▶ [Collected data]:

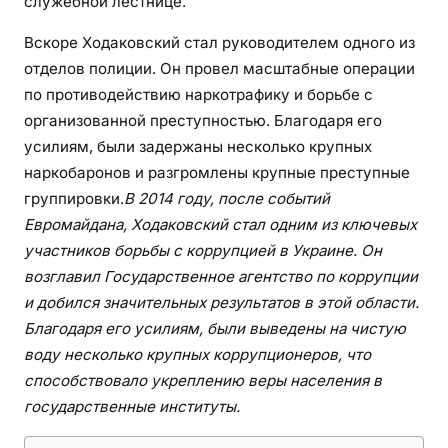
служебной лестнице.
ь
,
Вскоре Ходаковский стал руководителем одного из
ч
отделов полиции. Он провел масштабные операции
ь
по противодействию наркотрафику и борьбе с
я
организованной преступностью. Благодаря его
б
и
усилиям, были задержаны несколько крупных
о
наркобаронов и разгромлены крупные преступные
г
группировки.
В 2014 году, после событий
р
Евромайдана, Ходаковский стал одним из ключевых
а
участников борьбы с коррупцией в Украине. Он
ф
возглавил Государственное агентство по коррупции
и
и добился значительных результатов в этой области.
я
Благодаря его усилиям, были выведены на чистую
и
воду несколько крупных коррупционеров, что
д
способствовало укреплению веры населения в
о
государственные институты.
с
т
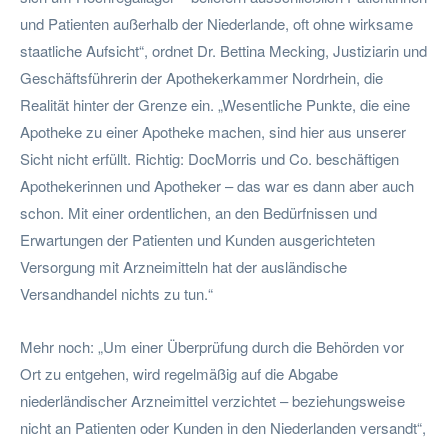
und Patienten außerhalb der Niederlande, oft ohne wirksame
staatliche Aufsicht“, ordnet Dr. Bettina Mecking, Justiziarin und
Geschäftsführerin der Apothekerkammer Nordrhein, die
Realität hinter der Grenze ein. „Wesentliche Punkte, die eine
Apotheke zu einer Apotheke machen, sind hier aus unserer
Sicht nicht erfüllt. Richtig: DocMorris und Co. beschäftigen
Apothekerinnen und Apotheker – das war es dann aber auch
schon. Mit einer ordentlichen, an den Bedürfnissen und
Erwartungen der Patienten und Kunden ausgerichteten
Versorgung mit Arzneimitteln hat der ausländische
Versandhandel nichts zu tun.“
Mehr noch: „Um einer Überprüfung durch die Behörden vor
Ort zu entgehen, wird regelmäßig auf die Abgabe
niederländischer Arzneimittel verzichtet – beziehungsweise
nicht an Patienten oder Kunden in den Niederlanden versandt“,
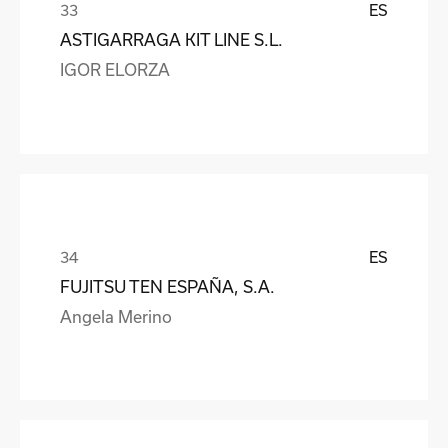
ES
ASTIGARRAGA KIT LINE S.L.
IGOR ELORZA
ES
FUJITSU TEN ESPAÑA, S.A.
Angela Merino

==

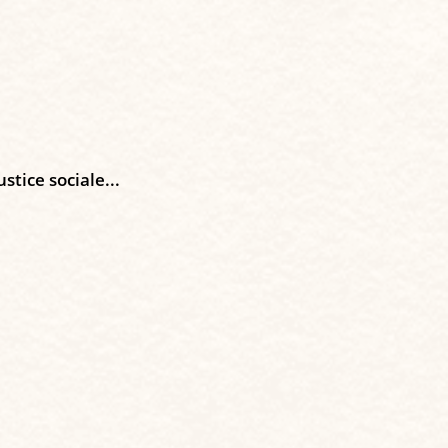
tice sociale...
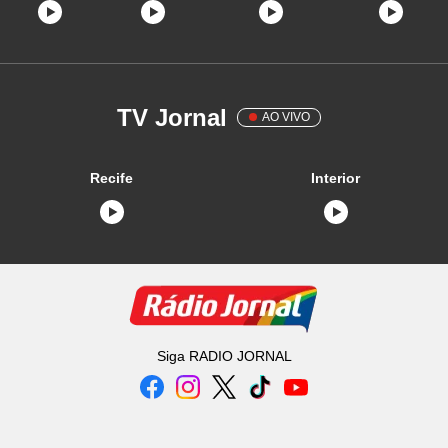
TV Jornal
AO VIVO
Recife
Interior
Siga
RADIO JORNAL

==

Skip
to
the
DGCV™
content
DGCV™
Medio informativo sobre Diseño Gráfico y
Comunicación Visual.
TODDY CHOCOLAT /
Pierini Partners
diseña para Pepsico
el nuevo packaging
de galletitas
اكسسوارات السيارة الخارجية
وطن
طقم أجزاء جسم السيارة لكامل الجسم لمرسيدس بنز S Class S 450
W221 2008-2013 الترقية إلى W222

▶ [WORK ITEM]: Every line containing the string "einer" in the entries should be counted; give the resulting number and nothing else.

▶ [SOLUTION]: 3